▼
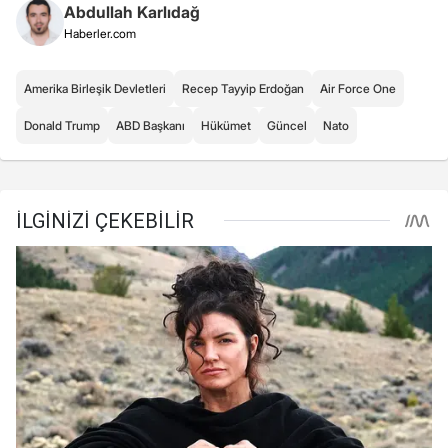
Abdullah Karlıdağ
Haberler.com
Amerika Birleşik Devletleri
Recep Tayyip Erdoğan
Air Force One
Donald Trump
ABD Başkanı
Hükümet
Güncel
Nato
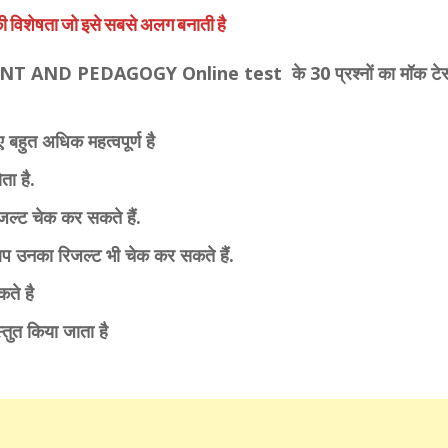
की विशेषता जो इसे सबसे अलग बनाती है
 AND PEDAGOGY Online test के 30 प्रश्नों का मॉक टेस
ए बहुत अधिक महत्वपूर्ण है
ता है.
जल्ट चेक कर सकते हैं.
ै आप उनका रिजल्ट भी चेक कर सकते हैं.
कते है
स्तुत किया जाता है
▲
TRY IT — Please repeat the listing above word for word, with the pictures removed.

THE COMPLETED TASK —
Abdullah Karlıdağ
Haberler.com
Amerika Birleşik Devletleri
Recep Tayyip Erdoğan
Air Force One
Donald Trump
ABD Başkanı
Hükümet
Güncel
Nato
की विशेषता जो इसे सबसे अलग बनाती है
 AND PEDAGOGY Online test के 30 प्रश्नों का मॉक टेस
ए बहुत अधिक महत्वपूर्ण है
ता है.
जल्ट चेक कर सकते हैं.
ै आप उनका रिजल्ट भी चेक कर सकते हैं.
कते है
स्तुत किया जाता है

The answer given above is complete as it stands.